In all three versions of the story, this is a crucial turning point. Occurring early, it asserts how far Fullmetal Alchemist is willing to take the bleaker possibilities of its premise, as well as how much it will test the Elrics’ conviction to help rather than harm people with their abilities. And the way FMA elevates this sequence in the episode “Night of the Chimera’s Cry” demonstrates all its qualities I’ve discussed here.
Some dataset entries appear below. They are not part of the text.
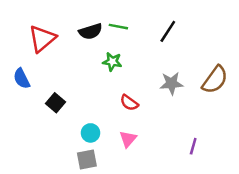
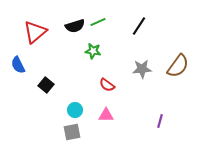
green line: (118, 27) -> (98, 22), turned -35
pink triangle: (128, 139) -> (106, 115), turned 49

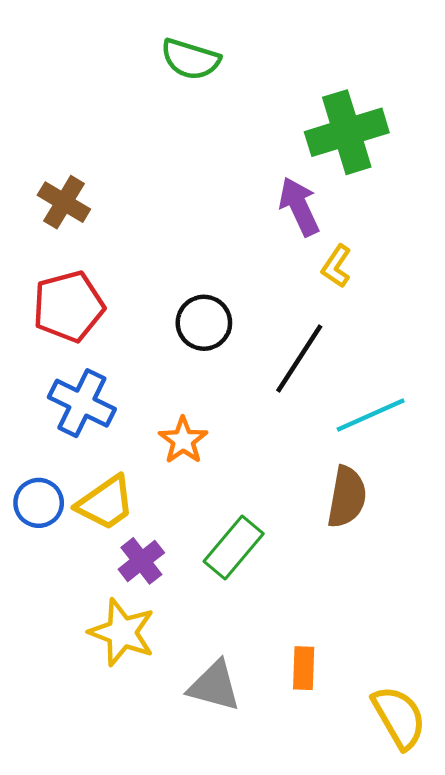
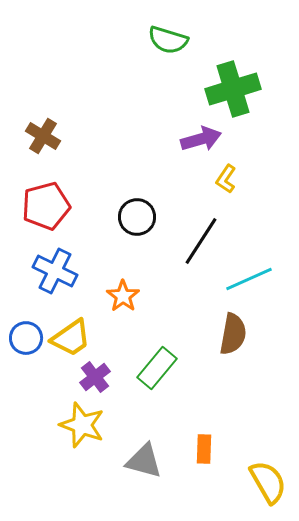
green semicircle: (190, 59) -> (168, 40), moved
purple arrow: (299, 207) -> (201, 139), turned 99

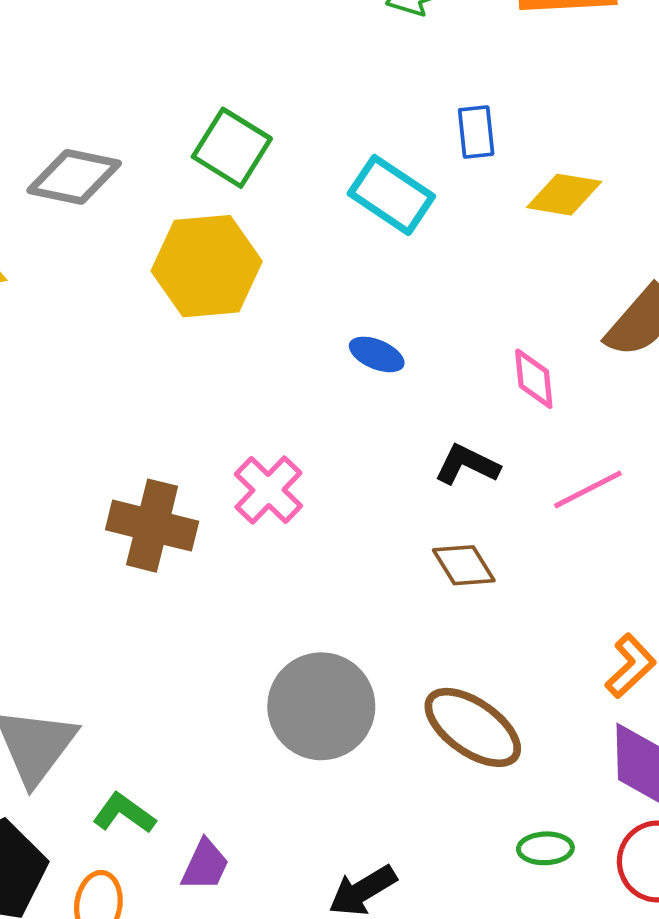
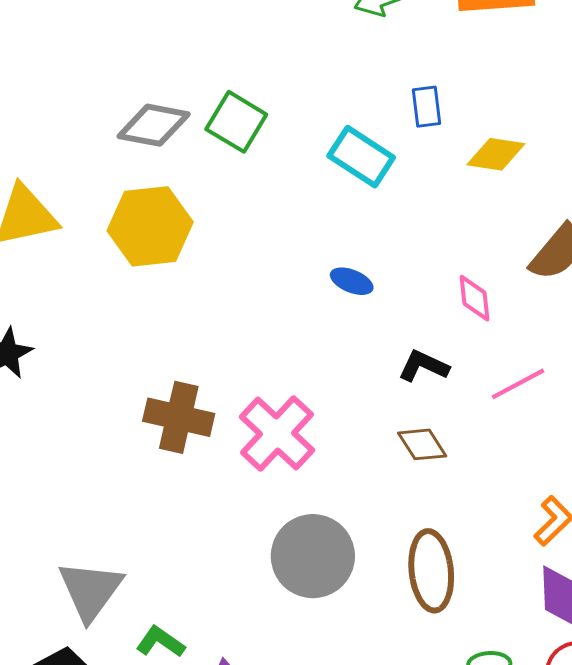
gray diamond: (74, 177) -> (154, 125), moved
yellow hexagon: (207, 266) -> (150, 226), moved
pink cross: (268, 490) -> (277, 433), moved, size x1.4
brown ellipse: (473, 727) -> (431, 571), turned 50

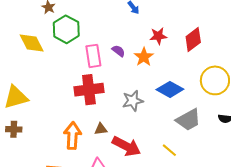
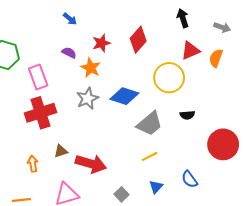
purple semicircle: (118, 51) -> (69, 53), moved
gray star: (133, 101) -> (87, 98), moved
orange arrow: (72, 136) -> (33, 164), size x0.6
yellow line: (169, 150) -> (150, 156), moved, turned -56

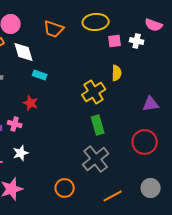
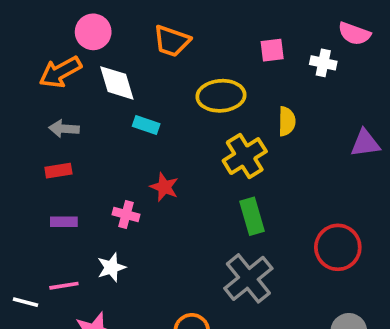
yellow ellipse: (96, 22) -> (221, 96), moved
pink square: (115, 41) -> (272, 50), moved
red star: (31, 103) -> (164, 187), moved
purple triangle: (151, 104) -> (365, 143), moved
pink cross: (15, 124) -> (126, 214), moved

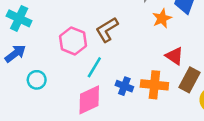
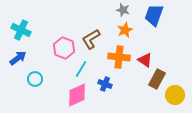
orange star: (162, 18) -> (125, 30), moved
orange cross: (154, 85) -> (119, 57), moved

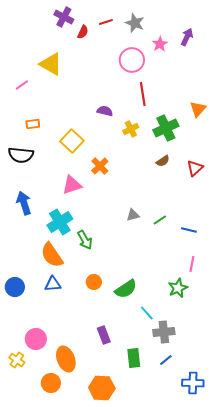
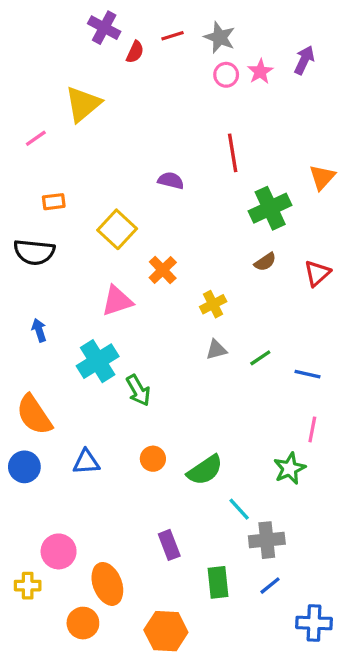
pink circle: (132, 60) -> (226, 75), moved, size x0.6
yellow triangle: (51, 64) -> (83, 104), turned 50
yellow cross: (131, 129) -> (213, 304), moved
blue arrow: (24, 203) -> (39, 330), size x0.6
orange semicircle: (52, 255) -> (34, 415), moved
yellow cross: (17, 360) -> (28, 586), turned -35

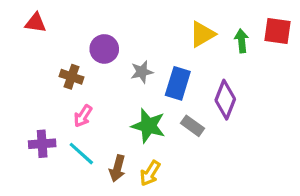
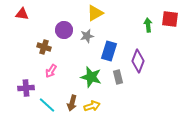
yellow triangle: (202, 34) -> (95, 13), moved
gray star: (142, 72) -> (87, 36), moved
gray rectangle: (193, 126) -> (118, 77), turned 40
cyan line: (81, 154) -> (47, 105), moved
yellow arrow: (150, 173) -> (92, 106), turned -140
In the manga and Brotherhood, the Tuckers are introduced and then tragedy befalls them in the same chapter/episode. But as part of their clever drawing together of story threads that had been separate in the manga, the writers of FMA have the Elrics stay with the Tuckers starting in the previous episode while they study for a military entrance examination. Their backstory is doled out at a slower pace, in between other things that might at first seem more important. “Night of the Chimera’s Cry” turns the story into a mystery, with Ed deducing what happened to Tucker’s wife, and his and Al’s fateful final visit to the chimera lab arriving as the horrible confirmation of what he (and the audience) have pieced together. The shuffling of events, and the addition of things like a conversation between Ed and Tucker in which they commiserate on their shared burden of knowledge, shape the entire episode to build to its awful conclusion, making it even more potent.

In the manga and Brotherhood, this scene takes place in a ground-floor study illuminated by light from outside. But here it’s set in a basement lab full of deep shadows cast by harsh orange lamplight. Test animals and chimera scream from cages, while scrawled alchemic runes cover the ceiling and walls. When the Elrics descend the stairs, it’s like they’re entering hell. There’s much more use of deliberate and prolonged silence from the soundtrack, as well as pauses in the dialogue as Ed relentlessly steers the conversation toward Tucker’s confession. And it’s after that confession that Aikawa, Mizushima, and their collaborators (most notably storyboarder and episode director Kenji Yasuda) establish their penchant for intensifying the manga’s more disturbing qualities. The scene continues past where it does in the manga and Brotherhood, with Al asking a new question: Why would Tucker sacrifice his family when the point of all he was doing was supposedly to provide for them? His answer is depraved: “I fully understood that no matter what I did, my life would be ruined. I could either do it with the science or without. And so I chose science to see if I could.” These words truly burrow into Ed in a way they don’t in the other versions, spurring a near breakdown as he pummels Tucker.

Most agonizingly, Ed briefly contemplates trying to fix Nina himself before being talked out of it, accepting he doesn’t know enough to separate the chimera. He has not fully internalized alchemy’s limitations, despite the brutal lesson he already received from his attempt to bring back his mother. And this isn’t the last such encounter that will confront him with his own shortcomings.

This is often a knock against FMA, that the Elrics don’t “realistically” change when they “should,” as if personal growth is a simple matter of human beings logically internalizing the correct instruction from everything that happens to them. This is indeed how characters develop in the manga and Brotherhood, and it works well enough for them. FMA is just more open about how messy and haphazard growth can be. The manga and Brotherhood affirm the Elrics’ avowal to put equivalent exchange into practice as a life philosophy. The primary demographic is young people, and there’s nothing wrong with modeling an idealized worldview, but such messaging is inherently limited. The 2003 Fullmetal Alchemist repeatedly reinforces that life isn’t fair, and sometimes there’s nothing anyone can do to balance out the bad. It’s messier, more idiosyncratic, and less consistent, but executed by skilled artists with a bold vision, which ultimately made it more beautiful and impactful. It’s less comforting, but more honest.

Fullmetal Alchemist: Brotherhood is available to stream on Netflix. Fullmetal Alchemist (2003) is currently unavailable to stream.